KEJADIAN yang benar-benar mengharukan. Bukan tentang keriuhan wisatawan, melainkan tentang perjuangan hidup seorang ibu dan bayi yang baru saja menghirup udara dunia.
Kejadian bermula saat Made Tanaya,46, seorang warga setempat, melintas di areal pantai. Langkahnya terhenti ketika matanya menangkap sosok perempuan yang tampak asing tengah mendekap erat bungkusan kecil di pelukannya.
Setelah diamati lebih dekat, betapa terkejutnya Tanaya melihat bayi mungil yang masih lemah berada di tangan perempuan tersebut.
Kecurigaan Tanaya menguat; bayi itu tampak baru saja dilahirkan di ruang terbuka yang jauh dari kata layak.

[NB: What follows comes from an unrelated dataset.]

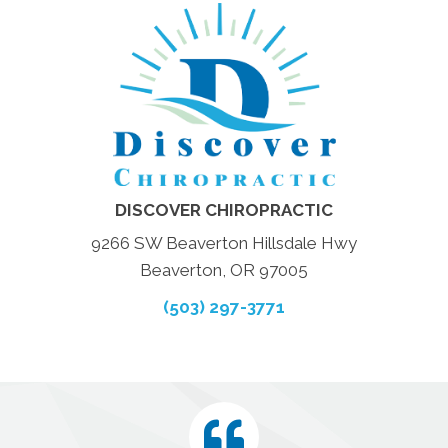
DISCOVER CHIROPRACTIC
9266 SW Beaverton Hillsdale Hwy
Beaverton, OR 97005
(503) 297-3771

Tanpa membuang waktu, ia segera memanggil warga sekitar dan melaporkan kejadian tersebut kepada Kelian Banjar Dinas Pabean serta Bhabinkamtibmas Desa Sangsit.
Suasana yang semula tegang perlahan mencair saat personel Polsek Sawan bersama tim medis tiba di lokasi. Dengan sigap, petugas mengevakuasi sang ibu dan bayinya ke Puskesmas Sawan I untuk mendapatkan pertolongan pertama.
Identitas sang ibu kemudian terungkap. Ia adalah Neny Pungwam, seorang perempuan asal Desa Asarbei, Manokwari, Papua Barat. Berdasarkan pengamatan awal, Neny diduga merupakan Orang Dengan Gangguan Jiwa (ODGJ) yang sedang dalam kondisi rentan.